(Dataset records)
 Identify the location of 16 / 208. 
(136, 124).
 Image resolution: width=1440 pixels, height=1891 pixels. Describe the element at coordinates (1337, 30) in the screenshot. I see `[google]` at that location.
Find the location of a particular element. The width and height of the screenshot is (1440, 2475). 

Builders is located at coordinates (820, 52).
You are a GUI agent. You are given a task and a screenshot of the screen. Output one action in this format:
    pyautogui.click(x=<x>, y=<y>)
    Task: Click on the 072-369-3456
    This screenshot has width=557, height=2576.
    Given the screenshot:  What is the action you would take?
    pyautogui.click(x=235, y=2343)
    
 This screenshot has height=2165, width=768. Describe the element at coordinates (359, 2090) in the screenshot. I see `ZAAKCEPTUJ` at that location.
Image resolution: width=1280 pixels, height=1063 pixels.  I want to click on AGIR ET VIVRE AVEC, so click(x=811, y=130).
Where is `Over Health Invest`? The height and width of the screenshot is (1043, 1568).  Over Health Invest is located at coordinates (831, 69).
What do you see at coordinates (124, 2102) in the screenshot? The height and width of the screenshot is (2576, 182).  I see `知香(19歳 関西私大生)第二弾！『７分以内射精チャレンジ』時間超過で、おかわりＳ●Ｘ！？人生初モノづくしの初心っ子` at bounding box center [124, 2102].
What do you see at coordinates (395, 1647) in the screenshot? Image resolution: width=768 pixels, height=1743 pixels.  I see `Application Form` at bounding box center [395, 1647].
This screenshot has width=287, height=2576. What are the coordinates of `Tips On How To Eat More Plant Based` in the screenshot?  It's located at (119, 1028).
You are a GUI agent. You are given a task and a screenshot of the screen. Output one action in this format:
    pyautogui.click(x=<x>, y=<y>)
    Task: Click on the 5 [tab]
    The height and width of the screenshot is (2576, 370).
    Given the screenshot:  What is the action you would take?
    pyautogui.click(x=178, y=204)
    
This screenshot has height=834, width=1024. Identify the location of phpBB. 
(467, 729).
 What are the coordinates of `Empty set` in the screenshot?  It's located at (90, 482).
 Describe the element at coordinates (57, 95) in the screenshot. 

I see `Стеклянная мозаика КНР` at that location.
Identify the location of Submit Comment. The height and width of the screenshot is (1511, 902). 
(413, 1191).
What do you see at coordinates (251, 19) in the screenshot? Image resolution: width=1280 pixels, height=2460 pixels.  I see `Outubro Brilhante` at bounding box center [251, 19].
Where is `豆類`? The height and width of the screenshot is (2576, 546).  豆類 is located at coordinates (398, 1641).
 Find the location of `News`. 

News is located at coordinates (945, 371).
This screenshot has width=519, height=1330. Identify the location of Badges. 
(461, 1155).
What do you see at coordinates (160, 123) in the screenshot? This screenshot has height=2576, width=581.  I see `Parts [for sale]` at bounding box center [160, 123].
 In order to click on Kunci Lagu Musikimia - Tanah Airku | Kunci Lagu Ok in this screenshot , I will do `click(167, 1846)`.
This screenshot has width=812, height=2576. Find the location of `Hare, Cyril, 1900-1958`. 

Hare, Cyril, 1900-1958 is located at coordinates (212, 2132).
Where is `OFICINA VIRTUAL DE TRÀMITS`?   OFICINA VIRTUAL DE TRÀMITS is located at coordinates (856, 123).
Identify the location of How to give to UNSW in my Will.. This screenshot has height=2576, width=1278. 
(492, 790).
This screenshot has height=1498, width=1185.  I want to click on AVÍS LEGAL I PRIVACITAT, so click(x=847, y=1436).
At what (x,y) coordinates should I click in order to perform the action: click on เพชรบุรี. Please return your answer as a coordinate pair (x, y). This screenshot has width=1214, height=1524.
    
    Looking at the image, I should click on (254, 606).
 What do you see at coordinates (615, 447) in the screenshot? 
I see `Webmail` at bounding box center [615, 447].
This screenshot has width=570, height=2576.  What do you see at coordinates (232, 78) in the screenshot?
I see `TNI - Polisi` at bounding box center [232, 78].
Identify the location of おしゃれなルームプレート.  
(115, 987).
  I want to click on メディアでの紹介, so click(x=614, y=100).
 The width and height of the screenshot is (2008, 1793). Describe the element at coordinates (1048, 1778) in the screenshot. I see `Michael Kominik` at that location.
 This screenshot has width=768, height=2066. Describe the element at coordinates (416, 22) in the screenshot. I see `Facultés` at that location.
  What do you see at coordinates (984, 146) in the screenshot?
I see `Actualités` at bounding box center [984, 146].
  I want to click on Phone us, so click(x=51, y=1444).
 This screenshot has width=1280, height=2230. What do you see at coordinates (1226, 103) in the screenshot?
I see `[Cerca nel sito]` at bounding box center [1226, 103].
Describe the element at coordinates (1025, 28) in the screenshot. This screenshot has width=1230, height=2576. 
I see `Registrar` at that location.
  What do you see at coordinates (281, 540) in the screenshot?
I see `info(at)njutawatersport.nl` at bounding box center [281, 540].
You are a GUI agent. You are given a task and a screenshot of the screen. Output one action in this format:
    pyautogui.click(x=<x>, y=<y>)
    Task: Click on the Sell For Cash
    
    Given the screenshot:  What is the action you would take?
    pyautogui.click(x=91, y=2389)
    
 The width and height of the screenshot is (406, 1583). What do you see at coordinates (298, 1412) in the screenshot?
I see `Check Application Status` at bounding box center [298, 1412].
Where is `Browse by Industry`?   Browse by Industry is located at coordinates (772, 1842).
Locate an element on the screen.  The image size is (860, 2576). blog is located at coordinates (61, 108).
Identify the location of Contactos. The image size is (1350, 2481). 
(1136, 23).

▶ [Requirement] Scan the entries above. Copy each line that has the string "Where".

▶ [Response to this task]
Where is `Over Health Invest`? The height and width of the screenshot is (1043, 1568).  Over Health Invest is located at coordinates (831, 69).
Where is `豆類`? The height and width of the screenshot is (2576, 546).  豆類 is located at coordinates (398, 1641).
Where is `OFICINA VIRTUAL DE TRÀMITS`?   OFICINA VIRTUAL DE TRÀMITS is located at coordinates (856, 123).
Where is `Browse by Industry`?   Browse by Industry is located at coordinates (772, 1842).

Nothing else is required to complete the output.